Knight’s setup couldn’t be more ham-fisted, but Cronenberg draws out Watts’s eroticism via wardrobe (she’s often clad in a black leather riding jacket) and, most importantly, her verbal thrusting-and-parrying with Mortensen, who turns in the performance of his career as Nikolai, the driver and caretaker for Semyon’s reckless imbecile of a son, Kirill (Vincent Cassel). As in A History of Violence, Cronenberg has wisely paired Mortensen with one of the most irrepressibly sensual actresses working today; the difference here is that Nikolai is already a very bad boy, while Anna couldn’t be more of a naif. But damn if she doesn’t want to get it on with the heavily tattooed, flamboyantly coiffed mobster, who, as she digs deeper and deeper into the life of the deceased girl (which, shock of shocks, might lead back to someone in Semyon’s family), might be a direct threat to her well-being. There’s potential for some trademark Cronenberg kink in this conflict, but Knight isn’t adventurous enough to entertain such untoward thoughts.

What’s more, Cronenberg – again, for the first time since M. Butterfly – seems acutely conscious of his perverse past, and, for once, leaves the audience surrogate relatively untainted. The restraint is admirable in that Cronenberg is attempting to break himself of old habits, but this feels too much like a concession to accessibility. Anna is never in danger: she’s a moth to the pane. As a result, Cronenberg grows bored with her and, additionally, the plight of the baby – which is a good thing because it allows him to pour his energies into depicting the extreme menace of the film’s mobster milieu.

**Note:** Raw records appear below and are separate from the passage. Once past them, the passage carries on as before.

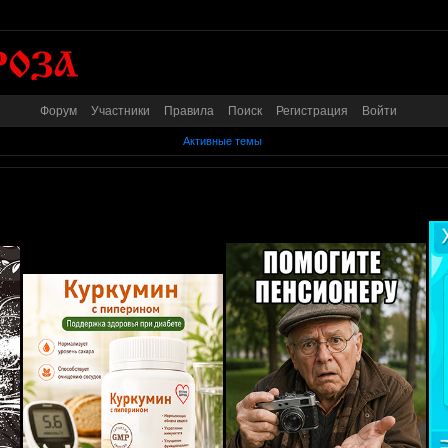
Форум
Участники
Правила
Поиск
Регистрация
Войти
Активные темы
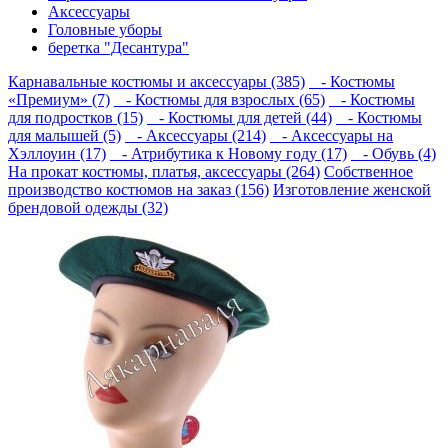
Аксессуары
Головные уборы
беретка "Десантура"
Карнавальные костюмы и аксессуары (385)
- Костюмы
«Премиум» (7)
- Костюмы для взрослых (65)
- Костюмы
для подростков (15)
- Костюмы для детей (44)
- Костюмы
для малышей (5)
- Аксессуары (214)
- Аксессуары на
Хэллоуин (17)
- Атрибутика к Новому году (17)
- Обувь (4)
На прокат костюмы, платья, аксессуары (264)
Собственное
производство костюмов на заказ (156)
Изготовление женской
брендовой одежды (32)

This shift of focus is significant enough to temporarily elevate the film from flawed to near-great. Indeed, the second half of Eastern Promises belongs to Nikolai, who, through his actions in defense of Semyon’s family, rises from chauffeur to the Vory V Zakone version of a "made man". Though there’s an obvious, unspoken angle being worked by Nikoloai, Mortensen’s charismatic but unsentimental characterization goes a long way toward keeping the audience off-balance until the underwhelming reveal. And yet that looming letdown is effectively overshadowed due to arriving on the heels of a third-act bathhouse tussle that sets a queasy new standard for realistic hand-to-hand combat in film. Going mano-a-mano minus attire against two (disappointingly clothed) assassins brandishing some nasty looking blades, one expects Nikolai to undergo a History of Violence-style transformation into an unstoppable killing machine, but that’s not quite what happens. Nikolai’s more of a brawler; while he may eventually overpower his attackers, they’re going to get their lumps and stabs and slashes in. There’s nothing aesthetically pleasing about this fight; Cronenberg keeps the desperately bloody struggle going several beats longer than any other director could stomach. The grand guignol beauty of Cronenberg’s gore is gone, replaced by a stunning realism unlike anything he’s captured before.

The awfulness of this sequence should draw some figurative blood from the audience as well, but Anna is completely removed from it; her actions may have been a catalyst for the confrontation, but they’re too tangentially related to register emotionally. The viewer might be periodically unsettled, but they get to shake off the residual muck the minute they leave the theater. The same goes for the film; only the performances and set pieces linger in memory. That they’re exceptional enough to keep the viewer riveted for an expertly paced 100 minutes hardly excuses the pedestrian quality of the material. Eastern Promises has more to do with career advancement and critical plaudits than provoking thought by upturning the eaten-through underbelly of the London underworld. It’s "Slumming for Trophies".